**Work instruction:** Each line from the one containing "Δεκέμβριος 2019" to the end of the listing below must be retyped exactly, with no line left out and none added.

++++ Records shown

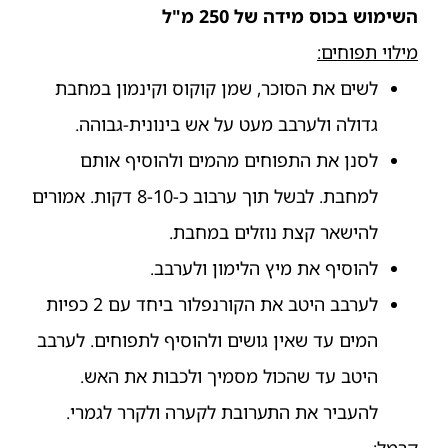
השימוש בכוס מידה של 250 מ"ל
מילוי תפוחים:
לשים את הסוכר, שמן קוקוס וקינמון במחבת
גדולה ולערבב מעט על אש בינונית-גבוהה.
לסנן את התפוחים מהמים ולהוסיף אותם
למחבת. לבשל תוך ערבוב כ-8-10 דקות. אמורים
להישאר קצת נוזלים במחבת.
להוסיף את מיץ הלימון ולערבב.
לערבב היטב את הקורנפלור ביחד עם 2 כפיות
המים עד שאין גושים ולהוסיף לתפוחים. לערבב
היטב עד שהכול מסמיך ולכבות את האש.
להעביר את התערובת לקערה ולקרר לגמרי.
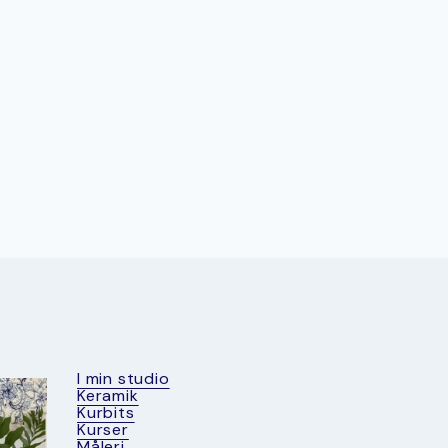
I min studio
Keramik
Kurbits
Kurser
Måleri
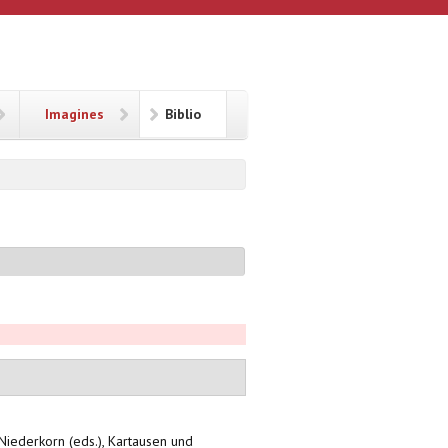
Imagines
Biblio
 Niederkorn (eds.), Kartausen und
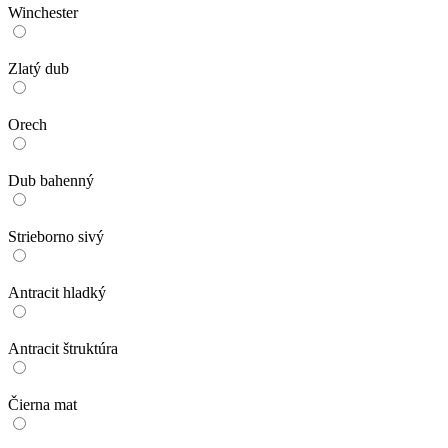
Winchester
Zlatý dub
Orech
Dub bahenný
Strieborno sivý
Antracit hladký
Antracit štruktúra
Čierna mat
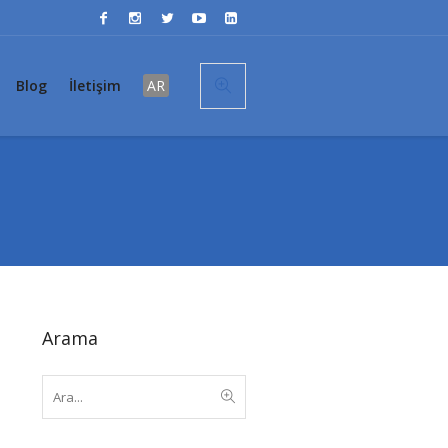
Blog
İletişim
AR
Arama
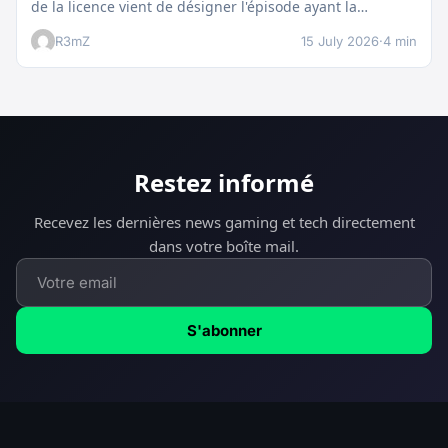
de la licence vient de désigner l'épisode ayant la…
R3mZ
15 July 2026
·
4 min
Restez informé
Recevez les dernières news gaming et tech directement
dans votre boîte mail.
S'abonner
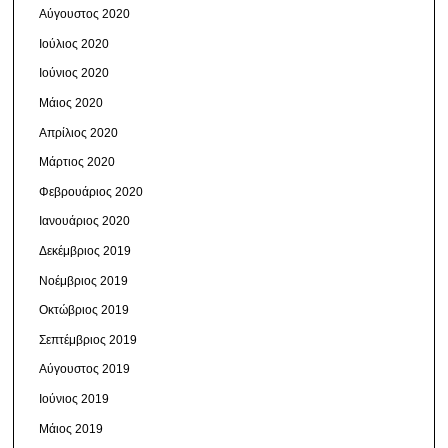
Αύγουστος 2020
Ιούλιος 2020
Ιούνιος 2020
Μάιος 2020
Απρίλιος 2020
Μάρτιος 2020
Φεβρουάριος 2020
Ιανουάριος 2020
Δεκέμβριος 2019
Νοέμβριος 2019
Οκτώβριος 2019
Σεπτέμβριος 2019
Αύγουστος 2019
Ιούνιος 2019
Μάιος 2019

++++++++

**Written answer:**
Δεκέμβριος 2019
Νοέμβριος 2019
Οκτώβριος 2019
Σεπτέμβριος 2019
Αύγουστος 2019
Ιούνιος 2019
Μάιος 2019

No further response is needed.